Diesem Angebot könnte ein sogenannter Advocard-360°-Privat Rechtsschutz zu Grunde liegen. Darin heißt es im persönlichen Angebot § 30 (4) (E) u.a.:
... Der Versicherungsschutz umfasst: Beratungsgespräche sowie darüber hinausgehende anwaltliche Tätigkeiten bis zu einer Gesamthöhe von 1.000 € pro Versicherungsjahr. Die gezahlten Kosten werden auf weiter entstehende Kosten beim Versicherer in derselben Angelegenheit angerechnet. ...
Dieses ist aus meiner Sicht eine für den Kunden sehr ungünstige bis gefährliche Abdeckung.

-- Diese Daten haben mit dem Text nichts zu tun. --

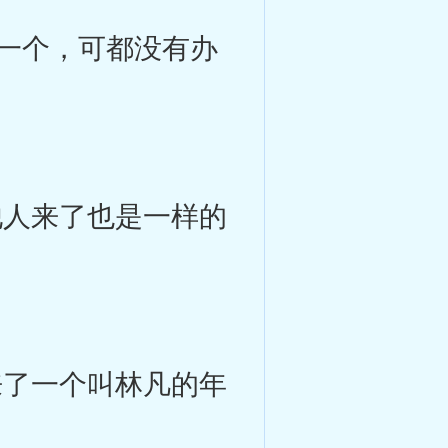
一个，可都没有办
人来了也是一样的
了一个叫林凡的年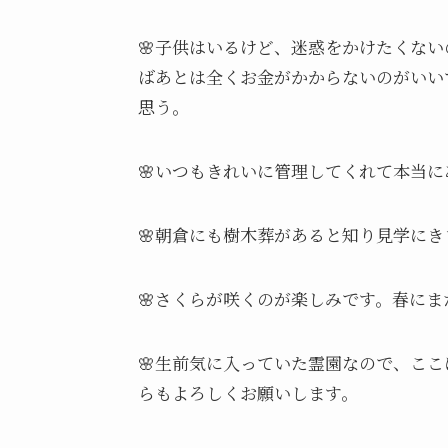
🌸子供はいるけど、迷惑をかけたくな
ばあとは全くお金がかからないのがいい
思う。
🌸いつもきれいに管理してくれて本当
🌸朝倉にも樹木葬があると知り見学に
🌸さくらが咲くのが楽しみです。春にま
🌸生前気に入っていた霊園なので、こ
らもよろしくお願いします。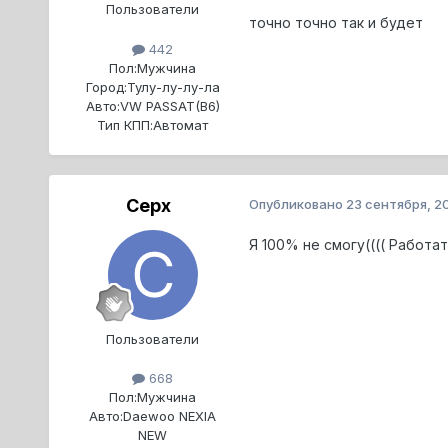
Пользователи
точно точно так и будет
442
Пол:
Мужчина
Город:
Тулу-лу-лу-ла
Авто:
VW PASSAT(B6)
Тип КПП:
Автомат
Cepx
Опубликовано
23 сентября, 2
Я 100% не смогу(((( Работа
Пользователи
668
Пол:
Мужчина
Авто:
Daewoo NEXIA
NEW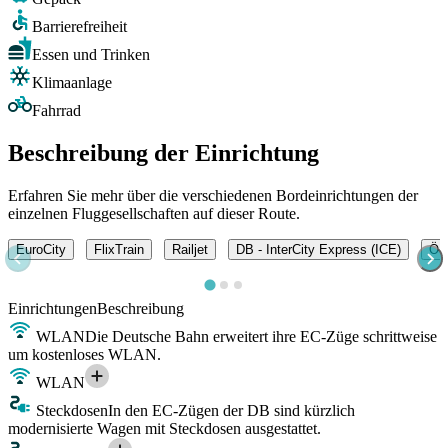
Barrierefreiheit
Essen und Trinken
Klimaanlage
Fahrrad
Beschreibung der Einrichtung
Erfahren Sie mehr über die verschiedenen Bordeinrichtungen der
einzelnen Fluggesellschaften auf dieser Route.
EuroCity
FlixTrain
Railjet
DB - InterCity Express (ICE)
ÖBB
Einrichtungen
Beschreibung
WLAN
Die Deutsche Bahn erweitert ihre EC-Züge schrittweise
um kostenloses WLAN.
WLAN
Steckdosen
In den EC-Zügen der DB sind kürzlich
modernisierte Wagen mit Steckdosen ausgestattet.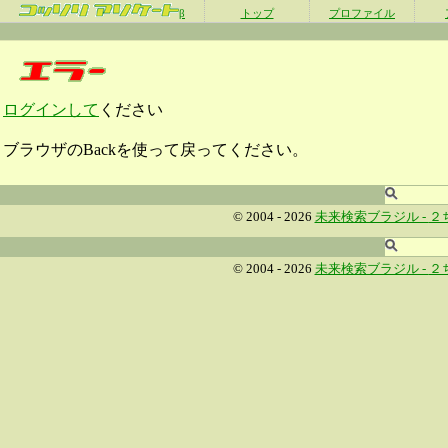
β
トップ
プロファイル
ログインして
ください
ブラウザのBackを使って戻ってください。
© 2004 - 2026
未来検索ブラジル -
２
© 2004 - 2026
未来検索ブラジル -
２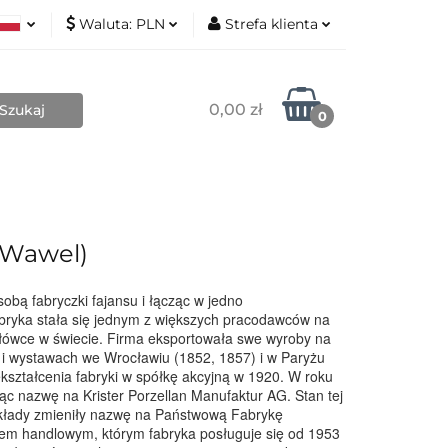
Waluta:
PLN
Strefa klienta
Nowości
ki
PLN
Zaloguj się
sh
EUR
Zarejestruj się
0,00 zł
0
Dodaj zgłoszenie
Zgody cookies
Blog
Kontakt
O mnie
(Wawel)
sobą fabryczki fajansu i łącząc w jedno
abryka stała się jednym z większych pracodawców na
zołówce w świecie. Firma eksportowała swe wyroby na
h i wystawach we Wrocławiu (1852, 1857) i w Paryżu
kształcenia fabryki w spółkę akcyjną w 1920. W roku
ąc nazwę na Krister Porzellan Manufaktur AG. Stan tej
zakłady zmieniły nazwę na Państwową Fabrykę
nakiem handlowym, którym fabryka posługuje się od 1953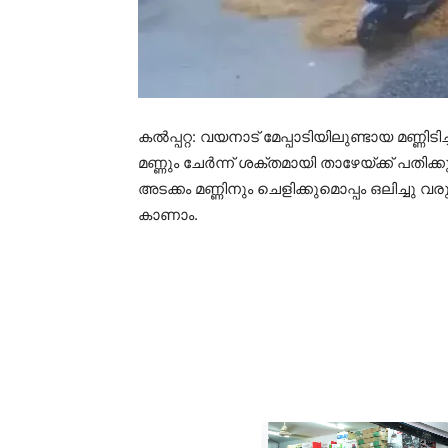
കല്‍പ്പറ്റ: വയനാട് മേപ്പാടിയിലുണ്ടായ മണ്ണിടിച
മണ്ണും ചേര്‍ന്ന് ശക്തമായി താഴേയ്ക്ക് പതിക്
അടക്കം മണ്ണിനും ചെളിക്കുമൊപ്പം ഒലിച്ചു 
കാണാം.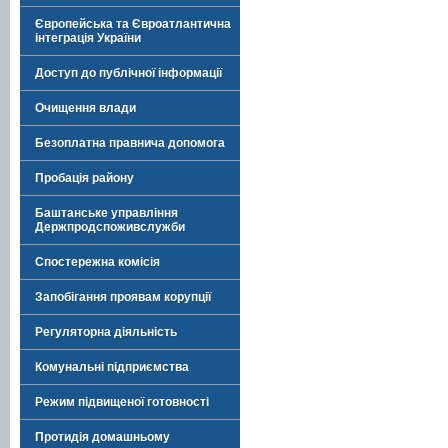
Європейська та Євроатлантична
інтеграція України
Доступ до публічної інформації
Очищення влади
Безоплатна правнича допомога
Пробація району
Баштанське управління
Держпродспоживслужби
Спостережна комісія
Запобігання проявам корупції
Регуляторна діяльність
Комунальні підприємства
Режим підвищеної готовності
Протидія домашньому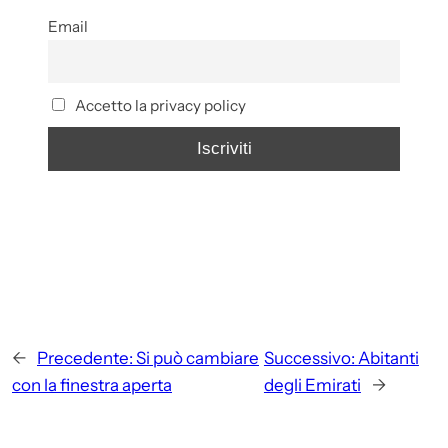
Email
Accetto la privacy policy
←
Precedente:
Si può cambiare
Successivo:
Abitanti
con la finestra aperta
degli Emirati
→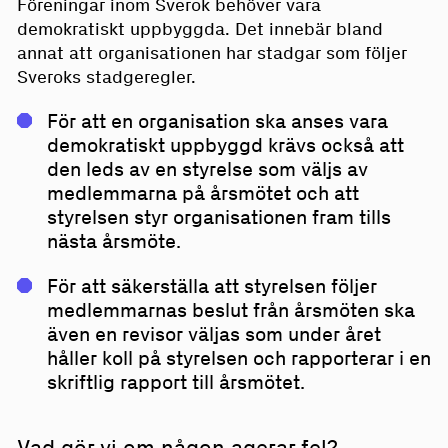
Föreningar inom Sverok behöver vara
demokratiskt uppbyggda. Det innebär bland
annat att organisationen har stadgar som följer
Sveroks stadgeregler.
För att en organisation ska anses vara
demokratiskt uppbyggd krävs också att
den leds av en styrelse som väljs av
medlemmarna på årsmötet och att
styrelsen styr organisationen fram tills
nästa årsmöte.
För att säkerställa att styrelsen följer
medlemmarnas beslut från årsmöten ska
även en revisor väljas som under året
håller koll på styrelsen och rapporterar i en
skriftlig rapport till årsmötet.
Vad gör vi om någon agerar fel?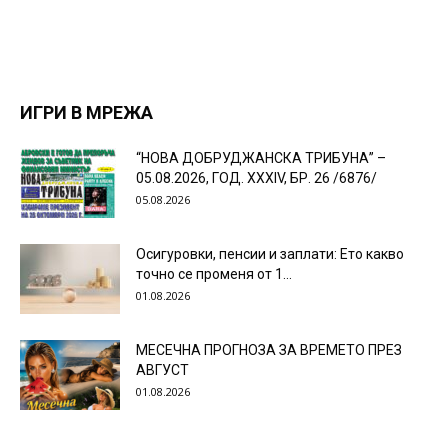
ИГРИ В МРЕЖА
“НОВА ДОБРУДЖАНСКА ТРИБУНА” –
05.08.2026, ГОД. XXХIV, БР. 26 /6876/
05.08.2026
Осигуровки, пенсии и заплати: Ето какво
точно се променя от 1...
01.08.2026
МЕСЕЧНА ПРОГНОЗА ЗА ВРЕМЕТО ПРЕЗ
АВГУСТ
01.08.2026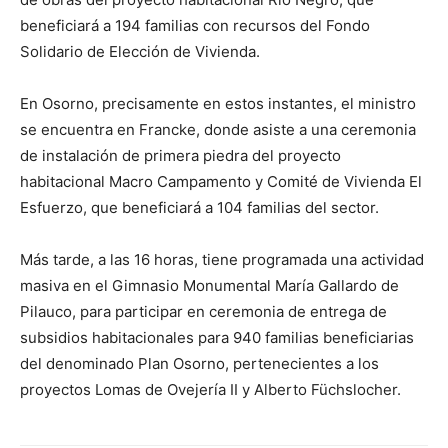
beneficiará a 194 familias con recursos del Fondo
Solidario de Elección de Vivienda.
En Osorno, precisamente en estos instantes, el ministro
se encuentra en Francke, donde asiste a una ceremonia
de instalación de primera piedra del proyecto
habitacional Macro Campamento y Comité de Vivienda El
Esfuerzo, que beneficiará a 104 familias del sector.
Más tarde, a las 16 horas, tiene programada una actividad
masiva en el Gimnasio Monumental María Gallardo de
Pilauco, para participar en ceremonia de entrega de
subsidios habitacionales para 940 familias beneficiarias
del denominado Plan Osorno, pertenecientes a los
proyectos Lomas de Ovejería II y Alberto Füchslocher.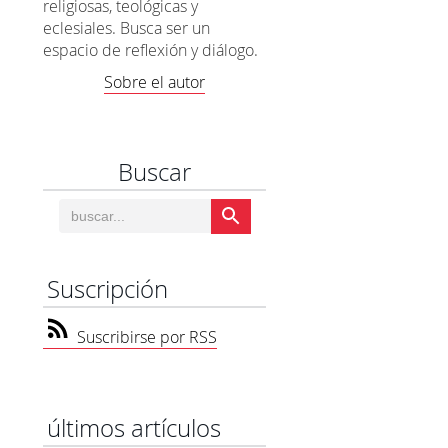
religiosas, teológicas y
eclesiales. Busca ser un
espacio de reflexión y diálogo.
Sobre el autor
Buscar
Suscripción
Suscribirse por RSS
últimos artículos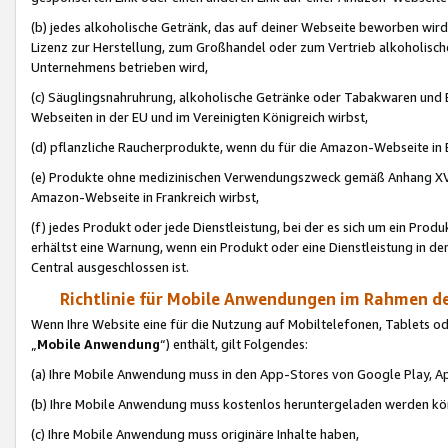
(b) jedes alkoholische Getränk, das auf deiner Webseite beworben wird
Lizenz zur Herstellung, zum Großhandel oder zum Vertrieb alkoholisch
Unternehmens betrieben wird,
(c) Säuglingsnahruhrung, alkoholische Getränke oder Tabakwaren und E
Webseiten in der EU und im Vereinigten Königreich wirbst,
(d) pflanzliche Raucherprodukte, wenn du für die Amazon-Webseite in B
(e) Produkte ohne medizinischen Verwendungszweck gemäß Anhang XVI 
Amazon-Webseite in Frankreich wirbst,
(f) jedes Produkt oder jede Dienstleistung, bei der es sich um ein Prod
erhältst eine Warnung, wenn ein Produkt oder eine Dienstleistung in de
Central ausgeschlossen ist.
Richtlinie für Mobile Anwendungen im Rahmen de
Wenn Ihre Website eine für die Nutzung auf Mobiltelefonen, Tablets 
„
Mobile Anwendung
“) enthält, gilt Folgendes:
(a) Ihre Mobile Anwendung muss in den App-Stores von Google Play, A
(b) Ihre Mobile Anwendung muss kostenlos heruntergeladen werden könn
(c) Ihre Mobile Anwendung muss originäre Inhalte haben,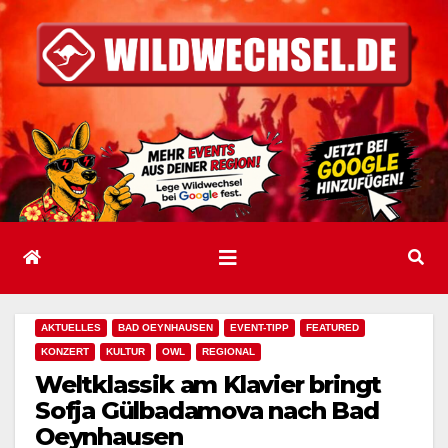
Zum
Inhalt
springen
AKTUELLES
BAD OEYNHAUSEN
EVENT-TIPP
FEATURED
KONZERT
KULTUR
OWL
REGIONAL
Weltklassik am Klavier bringt
Sofja Gülbadamova nach Bad
Oeynhausen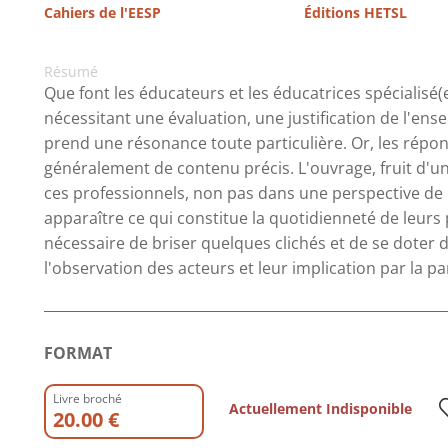
Cahiers de l'EESP
Éditions HETSL
Résumé
Que font les éducateurs et les éducatrices spécialisé
nécessitant une évaluation, une justification de l'en
prend une résonance toute particulière. Or, les rép
généralement de contenu précis. L'ouvrage, fruit d'un
ces professionnels, non pas dans une perspective de 
apparaître ce qui constitue la quotidienneté de leurs p
nécessaire de briser quelques clichés et de se dote
l'observation des acteurs et leur implication par la pa
FORMAT
Livre broché
Actuellement Indisponible
20.00 €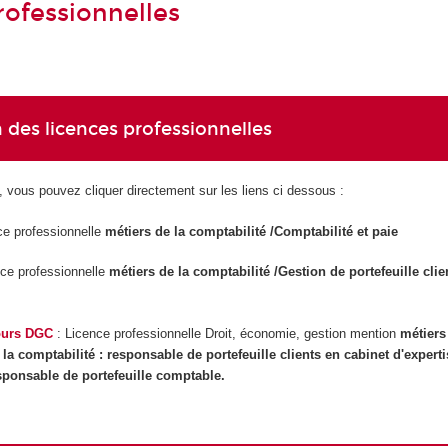
rofessionnelles
 des licences professionnelles
, vous pouvez cliquer directement sur les liens ci dessous :
e professionnelle
métiers de la comptabilité /Comptabilité et paie
ce professionnelle
métiers de la comptabilité /Gestion de portefeuille clie
ours DGC
: Licence professionnelle Droit, économie, gestion mention
métiers
 la comptabilité : responsable de portefeuille clients en cabinet d'expert
ponsable de portefeuille comptable.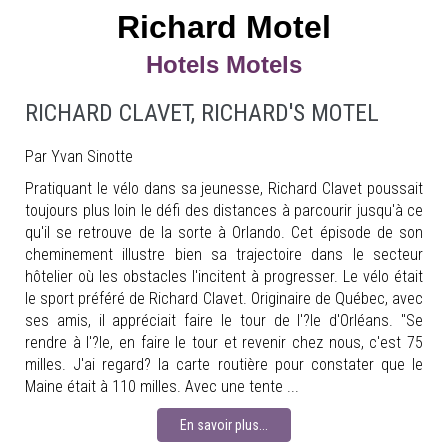
Richard Motel
Hotels Motels
RICHARD CLAVET, RICHARD'S MOTEL
Par Yvan Sinotte
Pratiquant le vélo dans sa jeunesse, Richard Clavet poussait
toujours plus loin le défi des distances à parcourir jusqu'à ce
qu'il se retrouve de la sorte à Orlando. Cet épisode de son
cheminement illustre bien sa trajectoire dans le secteur
hôtelier où les obstacles l'incitent à progresser. Le vélo était
le sport préféré de Richard Clavet. Originaire de Québec, avec
ses amis, il appréciait faire le tour de l'?le d'Orléans. "Se
rendre à l'?le, en faire le tour et revenir chez nous, c'est 75
milles. J'ai regard? la carte routière pour constater que le
Maine était à 110 milles. Avec une tente ...
En savoir plus...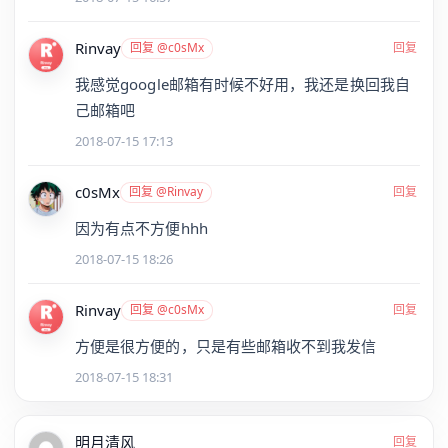
Rinvay
回复 @c0sMx
回复
我感觉google邮箱有时候不好用，我还是换回我自
己邮箱吧
2018-07-15 17:13
c0sMx
回复 @Rinvay
回复
因为有点不方便hhh
2018-07-15 18:26
Rinvay
回复 @c0sMx
回复
方便是很方便的，只是有些邮箱收不到我发信
2018-07-15 18:31
明月清风
回复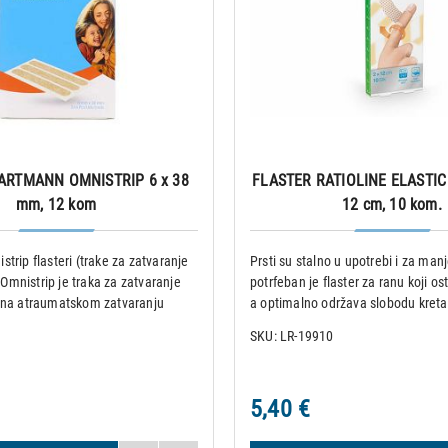
ARTMANN OMNISTRIP 6 x 38
FLASTER RATIOLINE ELASTIC 
mm, 12 kom
12 cm, 10 kom.
rip flasteri (trake za zatvaranje
Prsti su stalno u upotrebi i za man
i Omnistrip je traka za zatvaranje
potrfeban je flaster za ranu koji os
ena atraumatskom zatvaranju
a optimalno održava slobodu kreta
rurških incizija koje cijele
izvanrednim elastičnim flasterom 
SKU: LR-19910
ncijom. Štiti rubove rane od
Elastic Fingerpflaster, ogrebotine 
il
prstima sigurno l
5,40 €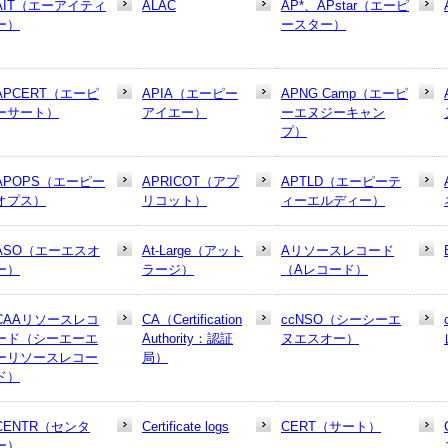
AIT（エーアイティ
ALAC
AP*、APstar（エーピ
ー）
ースター）
APCERT（エーピ
APIA（エーピー
APNG Camp（エーピ
ーサート）
アイエー）
ーエヌジーキャン
プ）
APOPS（エーピー
APRICOT（アプ
APTLD（エーピーテ
オプス）
リコット）
ィーエルディー）
ASO（エーエスオ
At-Large（アット
Aリソースレコード
ー）
ラージ）
（Aレコード）
CAAリソースレコ
CA（Certification
ccNSO（シーシーエ
ード（シーエーエ
Authority：認証
ヌエスオー）
ーリソースレコー
局）
ド）
CENTR（センタ
Certificate logs
CERT（サート）
ー）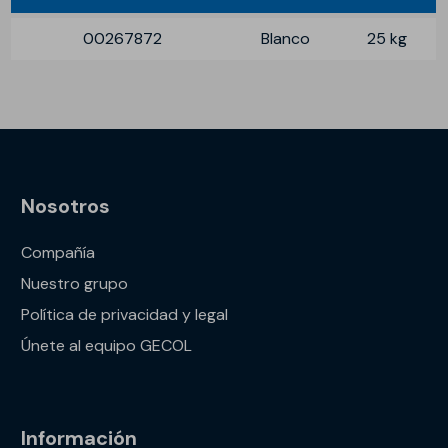
00267872
Blanco
25 kg
Nosotros
Compañía
Nuestro grupo
Política de privacidad y legal
Únete al equipo GECOL
Información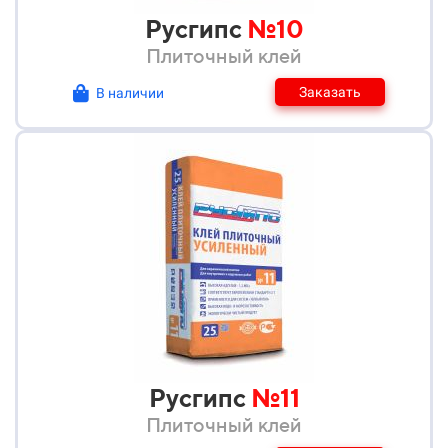
Русгипс
№10
Плиточный клей
Заказать
В наличии
Русгипс
№11
Плиточный клей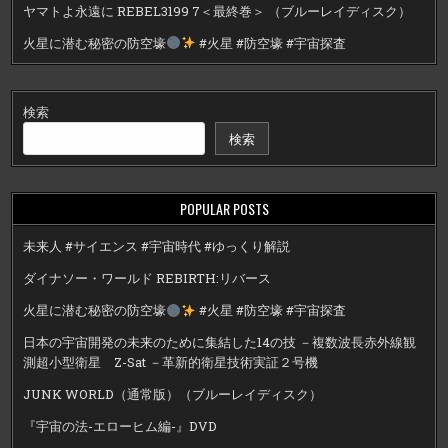
ヤマトよ永遠に REBEL3199 7＜最終巻＞ （ブルーレイディスク）
火星に潜む秘密の防空壕
#火星 #防空壕 #宇宙探査
検索
検索
POPULAR POSTS
未来人 #サイエンス #宇宙時代 #ゆっくり解説
ダイナソー・ワールド REBIRTH:リバース
火星に潜む秘密の防空壕
#火星 #防空壕 #宇宙探査
日本の宇宙開発の未来のために集結した14の技 －複数波長赤外線観
測超小型衛星 Z-Sat －革新的衛星技術実証２号機
JUNK WORLD（通常版）（ブルーレイディスク）
『宇宙の法-エローヒム編-』DVD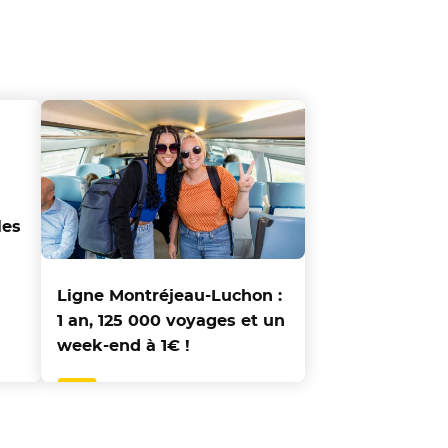
les
Ligne Montréjeau-Luchon :
1 an, 125 000 voyages et un
week-end à 1€ !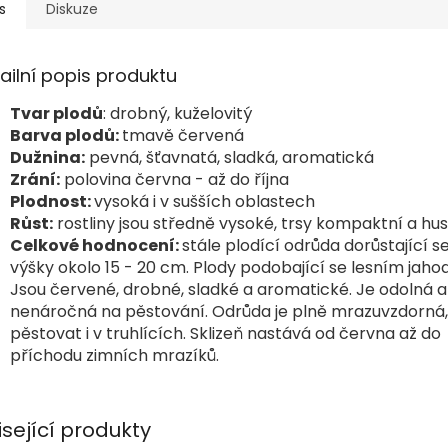
s
Diskuze
ailní popis produktu
T
var plodů
: drobný, kuželovitý
Barva plodů:
tmavě červená
Dužnina
:
pevná, šťavnatá, sladká, aromatická
Zrání:
polovina června - až do října
Plodnost:
vysoká i v sušších oblastech
Růst:
rostliny jsou středně vysoké, trsy kompaktní a hu
Celkové hodnocení:
stále plodící odrůda dorůstající s
výšky okolo 15 - 20 cm. Plody podobající se lesním jah
Jsou červené, drobné, sladké a aromatické. Je odolná a
nenáročná na pěstování. Odrůda je plně mrazuvzdorná, l
pěstovat i v truhlících. Sklizeň nastává od června až do
příchodu zimních mrazíků.
isející produkty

Eine Rechtsschutzversicherung umfasst regelmäßig die Übernahme von gesetzlichen Anwaltsgebühren, Zeugengeldern/Sachverständigenhonoraren, Gerichtskosten und Kosten des Gegners, soweit der Versicherungsnehmer diese übernehmen muss (vgl. Rechtsschutzversicherung@Wikipedia). Bei dem hier betrachteten Vertrag sind aber lediglich die Kosten für den eigenen Anwalt und diese gedeckelt auf 1.000 € je Versicherungsjahr übernommen.
Warum ist das problematisch?
- Zum Einen rechnen wir als Anwälte als Service für unsere Mandanten (und um schneller ans Geld zu kommen) gerne direkt mit den Rechtsschutzversicherern ab. Das ist hier kaum sinnvoll oder es droht ein großer zusätzlicher Arbeitsaufwand, da wir nicht wissen (können), ob der Deckungsbetrag bereits ausgeschöpft wurde. Wir kennen regelmäßig nicht das Versicherungsjahr und wissen häufig auch nicht, ob und zu welchen Kosten Sie sonst noch anwaltliche Hilfe in Anspruch genommen haben. Es empfiehlt sich dann also, dem rechtlichen Normalfall entsprechend, direkt mit dem Mandanten abzurechnen. Dieses bedeutet für den Betroffenen, dass er seinen Anwalt zunächst selbst zahlen und sich das Geld von der Versicherung wieder holen darf oder aber die Abrechnung durchleiten und für rechtzeitige Zahlung sorgen muss.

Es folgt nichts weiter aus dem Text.